Philly’s got pizza on the brain
Fishtown's much-anticipated pizza restaurant and museum, Pizza Brain, opened last Friday to a hungry crowd.
Michael Carter talks about pizza like a proud father.
As he waxes philosophical about Pizza Brain, the new — and only — half pizza shop, half pizza museum he owns with three others, it’s clear these guys are not joking around about their passion for pie.
“It’s meant to be a journey through the lives of Americans,” Carter said of Pizza Brain, at 2313 Frankford Ave. “We want to honor that whole rise of pizza from an obscure treat to the American icon it is today.”
The shop, also owned by Brian Dwyer, Ryan Anderson and Joseph Hunter, hosted its official opening event last Friday at 5 p.m., and for several hours the streets were alive with all things cheese, sauce and crust.
Pizza Brain has already been acknowledged by Guinness World Records as having the largest recorded collection of pizza-related knick-knacks, almost all of which come from Dwyer’s personal stash.
One wall of the parlor-slash-museum features the mind-boggling results of years of collecting all things pizza: framed photos of iconic pizza boxes, “Teenage Mutant Ninja Turtles” memorabilia (they sure did love their pizza), delivery boy T-shirts, even a photo of a group of Hasidic women coddling babies in front of a New York City pizza parlor.

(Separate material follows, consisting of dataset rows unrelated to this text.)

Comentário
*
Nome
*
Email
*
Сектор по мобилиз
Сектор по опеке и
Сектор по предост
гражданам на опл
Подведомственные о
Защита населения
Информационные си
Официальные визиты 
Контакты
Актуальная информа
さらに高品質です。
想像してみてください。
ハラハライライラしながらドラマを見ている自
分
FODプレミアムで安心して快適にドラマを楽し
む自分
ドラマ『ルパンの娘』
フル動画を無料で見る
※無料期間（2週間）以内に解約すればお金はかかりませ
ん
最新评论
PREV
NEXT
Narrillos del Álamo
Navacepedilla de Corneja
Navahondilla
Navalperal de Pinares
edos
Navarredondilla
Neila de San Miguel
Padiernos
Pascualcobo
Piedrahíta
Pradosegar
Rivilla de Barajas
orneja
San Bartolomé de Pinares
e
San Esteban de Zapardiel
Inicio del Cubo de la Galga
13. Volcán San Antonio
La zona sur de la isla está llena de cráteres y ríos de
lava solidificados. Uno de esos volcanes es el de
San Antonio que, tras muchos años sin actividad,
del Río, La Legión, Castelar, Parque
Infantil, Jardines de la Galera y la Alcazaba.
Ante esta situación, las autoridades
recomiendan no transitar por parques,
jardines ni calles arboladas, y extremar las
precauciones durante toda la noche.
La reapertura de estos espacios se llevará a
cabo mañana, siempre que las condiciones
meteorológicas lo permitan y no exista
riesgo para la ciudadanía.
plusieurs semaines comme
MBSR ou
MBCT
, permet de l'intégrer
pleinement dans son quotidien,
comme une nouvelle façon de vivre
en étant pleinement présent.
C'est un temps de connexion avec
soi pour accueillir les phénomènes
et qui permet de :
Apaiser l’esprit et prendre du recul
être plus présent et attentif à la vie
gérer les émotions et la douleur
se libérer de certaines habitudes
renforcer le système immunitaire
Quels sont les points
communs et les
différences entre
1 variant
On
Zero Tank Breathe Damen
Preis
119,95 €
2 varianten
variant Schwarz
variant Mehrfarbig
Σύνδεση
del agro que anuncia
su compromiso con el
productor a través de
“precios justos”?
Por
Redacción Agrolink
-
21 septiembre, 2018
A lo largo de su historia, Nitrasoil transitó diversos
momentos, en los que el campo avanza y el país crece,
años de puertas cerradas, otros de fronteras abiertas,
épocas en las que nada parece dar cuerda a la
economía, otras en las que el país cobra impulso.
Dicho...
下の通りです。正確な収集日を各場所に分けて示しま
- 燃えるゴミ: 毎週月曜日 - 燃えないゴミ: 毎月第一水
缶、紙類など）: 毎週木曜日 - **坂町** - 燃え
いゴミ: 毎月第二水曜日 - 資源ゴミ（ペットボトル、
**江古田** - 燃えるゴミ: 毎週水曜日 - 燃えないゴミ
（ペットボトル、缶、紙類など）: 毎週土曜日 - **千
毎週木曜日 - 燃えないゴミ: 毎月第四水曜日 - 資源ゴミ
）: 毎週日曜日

The museum also boasts movies, records, toys, games, and a wraparound wall mural dedicated to legendary Philadelphians — including Boyz ll Men and Bill Cosby — chowing down on “‘za.”
“Around 30 percent of our collection is up on the walls now, so we’re going to be rotating through on a regular basis,” Carter said. “We’d love to have new exhibits in connection with First Friday, as well. We really see ourselves as being just as much a part of the art scene as we are the restaurant scene.”
The foursome’s partnership is a result of the common belief that pizza is the best thing on earth.
“Pizza is the great equalizer. It really has a tendency to bring people together,” said Carter. “When Brian [Dwyer] showed me his collection, I really thought it should be preserved in a museum setting.”
At Friday’s opening event, the line was out the door and around the corner. Sitcom-themed music and Will Smith tunes from the 90s made up the play list, and Dwyer rallied the crowd with promises that the pizza would be worth the wait.
Sounds like it was—the restaurant offers diverse toppings from vegan cheese and pine nuts to meatloaf and pepperoni, as well as white pies, red pies and unique pies like the barbecue-flavored “Beulah Tiggins Bennet” pie, topped with fontina cheese.
Along with the belief that pizza fires up favorable memories, slices through societal boundaries, and feeds more than just faces, Carter and the crew believe in the city itself.
“I love Philly, it’s an amazing city,” Carter said. “I think if more people with a lot of business knowledge come back and invest in it, it could be even greater.”